Ara menunduk, kemudian menatap kembali wajah Yuno yang kini juga tengah menatapnya. Matanya sedikit terpejam ketika jemari milik Yuno itu membelai wajah tirusnya.

“Kamu gak pernah menghakimi aku ketika aku gagal, dunia kamu gak akan selesai gitu aja cuma karena kamu gak masuk kampus yang kamu mau.”

“Kak...” kata-kata Yuno barusan berhasil membuat hati Ara tersentuh, ia berhambur ke pelukan Yuno dan menyembunyikan wajahnya di dada cowok itu. Ara menangis di sana, Yuno selalu bisa menengkannya.
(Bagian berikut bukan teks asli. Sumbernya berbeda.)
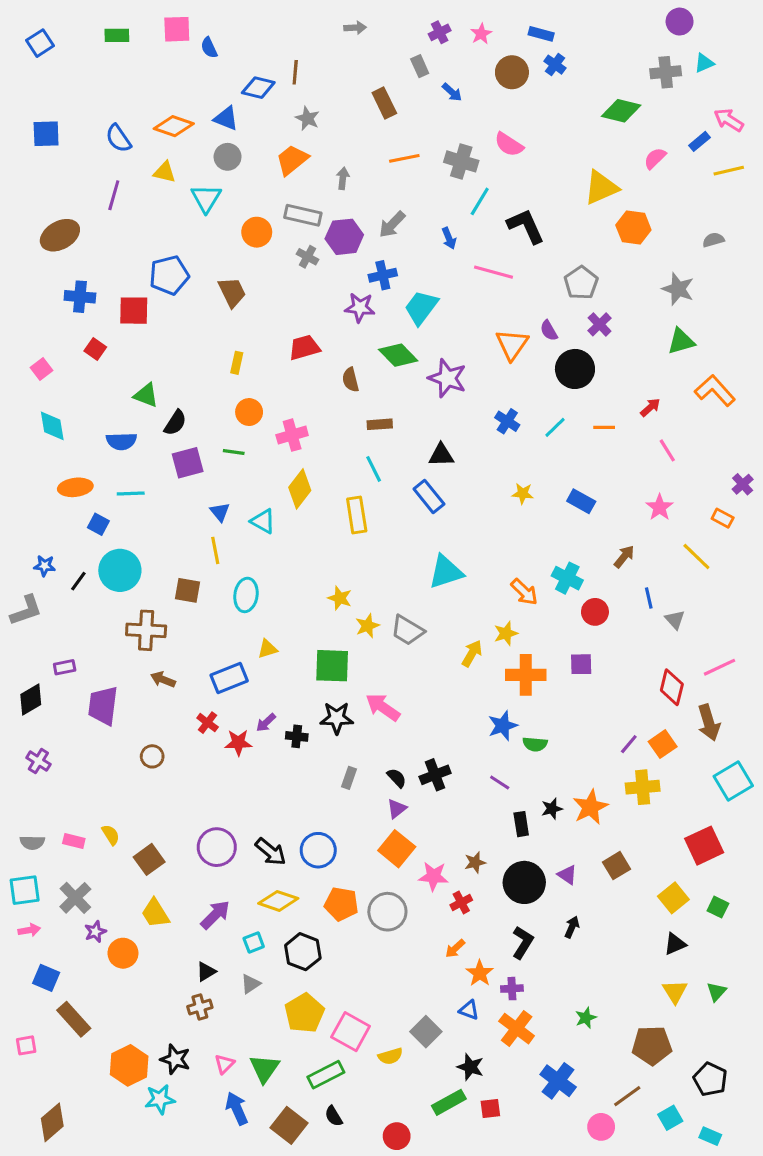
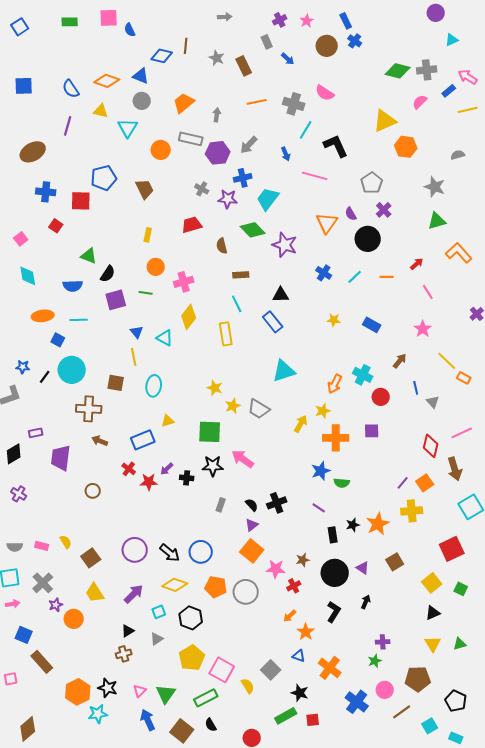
blue rectangle: (541, 34) -> (346, 21), turned 49
gray cross: (666, 72) -> (427, 70), moved
gray star: (307, 118) -> (217, 58), moved
gray cross: (307, 257) -> (202, 189), moved
orange rectangle: (723, 518) -> (464, 378), moved
orange arrow: (524, 592) -> (335, 384), turned 72
purple cross: (512, 989) -> (383, 642), moved
green triangle: (716, 992) -> (460, 644), turned 32
yellow semicircle: (390, 1056) -> (248, 686), turned -105
pink circle: (601, 1127) -> (385, 690), moved

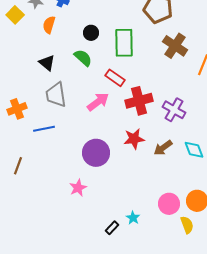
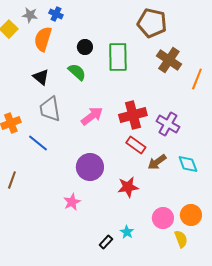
orange semicircle: (49, 25) -> (43, 39), size x1.4
red rectangle: (115, 78) -> (136, 145), moved
blue line: (44, 129) -> (38, 143), turned 50
red star: (134, 139) -> (128, 187), moved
Dulu, saat Ara sakit hingga suaranya serak sampai tidak bisa ikut lomba paduan suara ke luar kota. Yuno juga orang yang bisa menengkannya, membuat Ara berhenti menyalahkan dirinya sendiri. Kadang ia merasa, Yuno seperti air di hidupnya yang mengisi kekosongan di hidupnya. Ah tidak, mereka saling mengisi. Bagi Yuno pun Ara berperan mengisi kekosongan di hidupnya.

Karena hari sudah semakin gelap, Ara berpamitan untuk tidur lebih dulu. Saat sudah selesai memakai skincare malamnya, ia tidak sengaja melihat ada jepit rambut di kolong tempat tidurnya, itu pun tidak sengaja karena tertendang kakinya.

Ara menunduk, mengambil jepit rambut berbentuk bunga lily itu, keningnya mengkerut mempertanyakan milik siapa jepit rambut itu, gak mungkin itu punya Yuno kan? Rambut Yuno memang sedikit panjang, tapi seingat Ara, Yuno hanya mengenakan bando alih-alih jepit rambut seperti ini.

“Mungkin punya pemilik apartemen yang lama kali ya?” gumamnya, Ara menaruh jepit itu di nakas sebelah ranjangnya dan naik ke atas kasur.

Namun ada hal lain yang membuatnya sedikit terkejut, di bantal yang ia pakai. Ada sehelai rambut berwarna bloonde yang lumayan panjang, ini rambut milik seorang gadis. Enggak mungkin rambut sepanjang itu milik seorang laki-laki kan? Ara menahan nafasnya, pikirannya jadi semakin kalut memikirkan siapa gerangan pemilik rambut bloonde dan jepit rambut yang ada di kamar tamu Yuno? Apa Yuno sempat membawa gadis lain ke apartemennya? Pikir Ara.